# Place to Live



## Dozza (Feb 17, 2009)

All

Not looking for War & Peace from you, but if you had 80,000dhs to spend on rent for the year & the property must have 2 beds, preference would be a villa, but this is not a must......Where would you be (Location) wanting to live?

Thanks

Craig


----------



## Huzzah Barking-Hatstand (Jul 16, 2010)

Dozza said:


> All
> 
> Not looking for War & Peace from you, but if you had 80,000dhs to spend on rent for the year & the property must have 2 beds, preference would be a villa, but this is not a must......Where would you be (Location) wanting to live?
> 
> ...


A common question that is tricky to answer as we don't know what you're like or the kind of thing that will appeal. 

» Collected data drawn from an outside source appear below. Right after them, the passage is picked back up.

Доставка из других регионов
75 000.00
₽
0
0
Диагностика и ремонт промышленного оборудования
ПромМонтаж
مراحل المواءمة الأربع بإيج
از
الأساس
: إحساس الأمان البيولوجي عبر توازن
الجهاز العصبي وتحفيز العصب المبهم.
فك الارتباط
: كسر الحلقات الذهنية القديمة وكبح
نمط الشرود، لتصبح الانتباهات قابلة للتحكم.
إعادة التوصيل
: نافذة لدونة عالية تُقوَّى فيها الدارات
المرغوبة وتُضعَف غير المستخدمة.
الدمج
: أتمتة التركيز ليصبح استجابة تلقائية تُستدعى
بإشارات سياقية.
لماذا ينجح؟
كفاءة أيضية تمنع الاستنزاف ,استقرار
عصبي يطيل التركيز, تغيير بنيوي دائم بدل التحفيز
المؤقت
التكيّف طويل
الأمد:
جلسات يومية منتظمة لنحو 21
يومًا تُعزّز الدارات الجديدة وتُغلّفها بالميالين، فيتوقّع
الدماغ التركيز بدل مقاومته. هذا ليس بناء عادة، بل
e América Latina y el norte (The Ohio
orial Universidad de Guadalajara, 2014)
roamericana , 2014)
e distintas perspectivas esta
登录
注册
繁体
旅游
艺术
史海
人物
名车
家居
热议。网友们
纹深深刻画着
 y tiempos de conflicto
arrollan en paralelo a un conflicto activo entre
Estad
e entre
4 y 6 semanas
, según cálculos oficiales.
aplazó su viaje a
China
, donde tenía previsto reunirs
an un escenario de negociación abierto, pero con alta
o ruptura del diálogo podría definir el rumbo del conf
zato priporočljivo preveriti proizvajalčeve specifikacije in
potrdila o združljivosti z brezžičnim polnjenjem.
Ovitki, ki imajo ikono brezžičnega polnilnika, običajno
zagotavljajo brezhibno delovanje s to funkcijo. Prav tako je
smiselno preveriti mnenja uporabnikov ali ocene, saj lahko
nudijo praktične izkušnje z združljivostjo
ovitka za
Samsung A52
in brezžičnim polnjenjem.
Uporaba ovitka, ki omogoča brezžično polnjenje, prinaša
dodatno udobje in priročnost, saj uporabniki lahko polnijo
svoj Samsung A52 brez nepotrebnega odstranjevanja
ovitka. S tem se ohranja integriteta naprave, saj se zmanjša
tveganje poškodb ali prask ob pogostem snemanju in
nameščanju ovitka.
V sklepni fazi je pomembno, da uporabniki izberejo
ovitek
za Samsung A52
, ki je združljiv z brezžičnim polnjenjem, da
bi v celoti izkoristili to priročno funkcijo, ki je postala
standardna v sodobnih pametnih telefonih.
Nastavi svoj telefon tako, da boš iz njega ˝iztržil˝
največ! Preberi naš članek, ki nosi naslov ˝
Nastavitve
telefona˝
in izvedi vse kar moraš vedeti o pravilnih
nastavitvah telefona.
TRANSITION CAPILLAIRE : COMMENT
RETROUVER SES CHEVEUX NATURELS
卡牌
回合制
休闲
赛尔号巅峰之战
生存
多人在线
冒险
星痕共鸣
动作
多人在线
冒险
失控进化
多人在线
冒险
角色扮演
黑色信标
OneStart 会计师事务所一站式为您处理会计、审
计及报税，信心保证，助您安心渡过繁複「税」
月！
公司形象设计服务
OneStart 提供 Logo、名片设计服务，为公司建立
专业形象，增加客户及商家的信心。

However, if you want a villa of whatever size you'll almost certainly be in a fairly family oriented area, esp. if you go for one of the expat area's (Springs or Ranches). You could go for a more traditional kind of place in one of the older neighbourhoods, if you wany something less "Truman Show", with a mix of expat and local families.

If it's a bit more "This Life", 20-something, no family, social lifestyle your after then it really does have to be an apartment, Jumeirah Beach, Marina, SZR, or Downtown.

I'm new, so other older wiser heads I'm sure will also chip in.

Cheers
H-B-H


----------



## Andy Capp (Oct 5, 2008)

Mirdif if you want a villa for that money.


----------



## Elphaba (Jan 24, 2008)

AED 80k pa is not a lot of money in terms of rental income, even these days

For a villa, you might just get one of the the tiny 2-bed Springs villas (although not an end one), or possibly somewhere small in Mirdiff, Al Qusais, Al Warqa. AED 80k is apartment money.
-


----------



## Mr Rossi (May 16, 2009)

In Mirdiff you're only going to get a compound, not a villa as such for that money. Seen plenty of nice ones but there's probably more privacy in an apartment also - there are no pubs in Mirdiff!


----------



## Dazcat (Aug 7, 2008)

Id say Motor City, apartments though not villas. Pools, shops and other amenities all within walking distance. Plus value for money on dhs per sq meter.


----------